• **Input data**:

________________

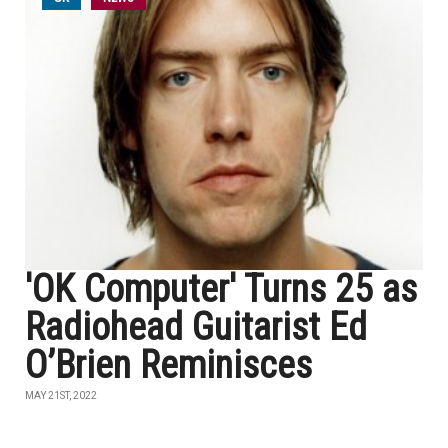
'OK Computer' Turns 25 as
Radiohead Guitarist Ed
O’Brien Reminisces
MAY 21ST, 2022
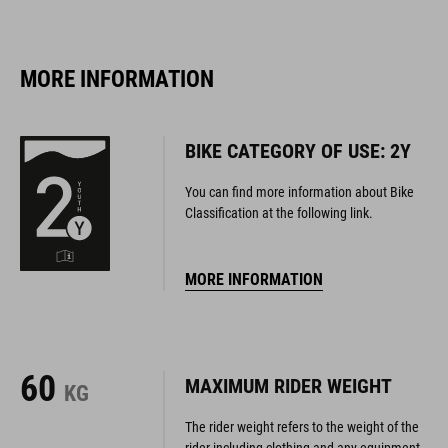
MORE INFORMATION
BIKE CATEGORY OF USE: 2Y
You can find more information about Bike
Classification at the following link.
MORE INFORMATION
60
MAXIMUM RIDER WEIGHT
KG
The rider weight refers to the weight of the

________________

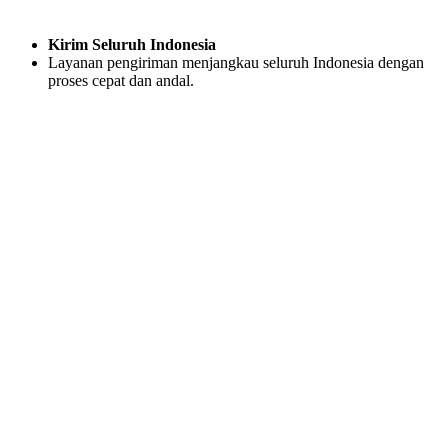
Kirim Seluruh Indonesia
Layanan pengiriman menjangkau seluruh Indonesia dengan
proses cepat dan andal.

________________

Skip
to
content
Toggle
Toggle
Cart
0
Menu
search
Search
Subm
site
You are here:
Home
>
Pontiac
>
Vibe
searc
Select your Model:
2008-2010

________________

• **What the exercise asks**: Copy out the lines above from the line containing "Turns 25 as" through the line containing "The rider weight refers to the weight of the", exactly, and keep the pictures out.

• **Output of the task**:
'OK Computer' Turns 25 as
Radiohead Guitarist Ed
O’Brien Reminisces
MAY 21ST, 2022
MORE INFORMATION
BIKE CATEGORY OF USE: 2Y
You can find more information about Bike
Classification at the following link.
MORE INFORMATION
60
MAXIMUM RIDER WEIGHT
KG
The rider weight refers to the weight of the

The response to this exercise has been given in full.